> GIVEN DATA:
_____

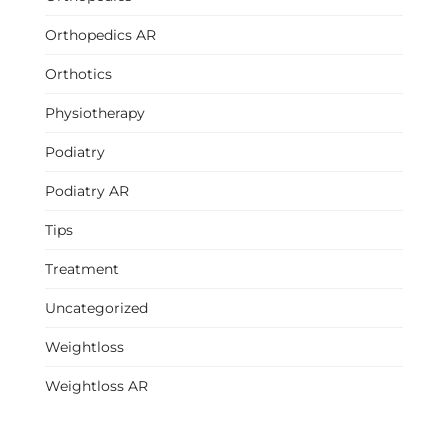
Orthopedics AR
Orthotics
Physiotherapy
Podiatry
Podiatry AR
Tips
Treatment
Uncategorized
Weightloss
Weightloss AR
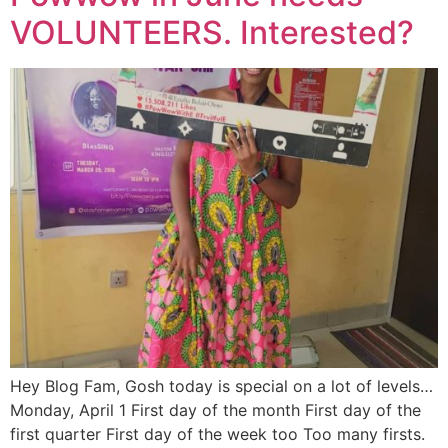
VOLUNTEERS. Interested?
Hey Blog Fam, Gosh today is special on a lot of levels…
Monday, April 1 First day of the month First day of the
first quarter First day of the week too Too many firsts.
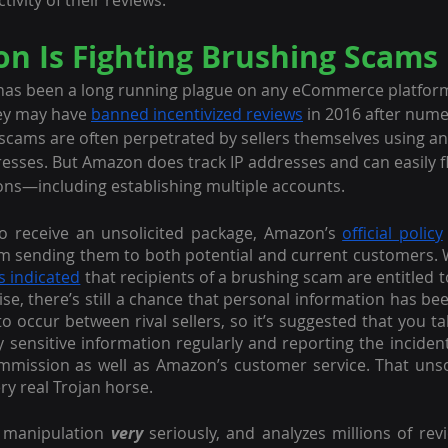
tivity of their reviews.
 Is Fighting Brushing Scams
has been a long running plague on any eCommerce platfor
hey may have 
banned incentivized reviews
 in 2016 after num
scams are often perpetrated by sellers themselves using a
sses. But Amazon does track IP addresses and can easily fla
ons—including establishing multiple accounts.
l to receive an unsolicited package, Amazon’s 
official policy
rom sending them to both potential and current customers. W
s indicated
 that recipients of a brushing scam are entitled 
, there’s still a chance that personal information has b
to occur between rival sellers, so it’s suggested that you t
 sensitive information regularly and reporting the incident 
mission as well as Amazon’s customer service. That unsoli
ry real Trojan horse.
 manipulation 
very 
seriously, and analyzes millions of rev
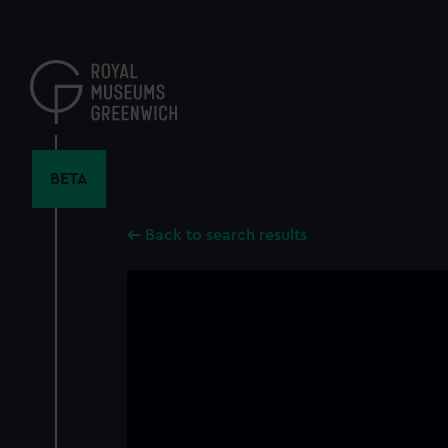
Skip
to
main
content
BETA
Back to search results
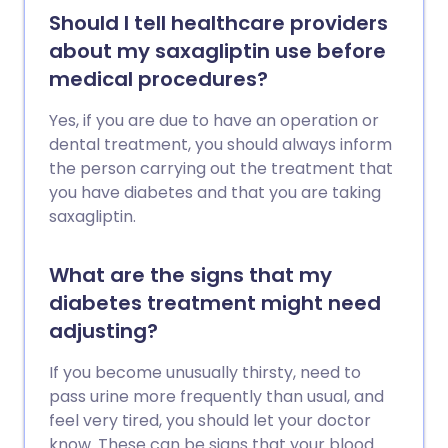
Should I tell healthcare providers
about my saxagliptin use before
medical procedures?
Yes, if you are due to have an operation or
dental treatment, you should always inform
the person carrying out the treatment that
you have diabetes and that you are taking
saxagliptin.
What are the signs that my
diabetes treatment might need
adjusting?
If you become unusually thirsty, need to
pass urine more frequently than usual, and
feel very tired, you should let your doctor
know. These can be signs that your blood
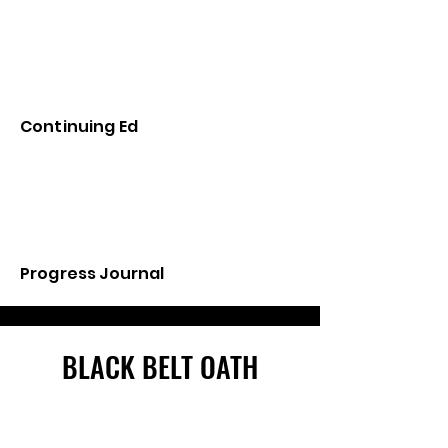
Continuing Ed
Progress Journal
BLACK BELT OATH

_____

> EXERCISE DESCRIPTION: Copy out each line of the listing that holds "need".

> ANSWER:
diabetes treatment might need
If you become unusually thirsty, need to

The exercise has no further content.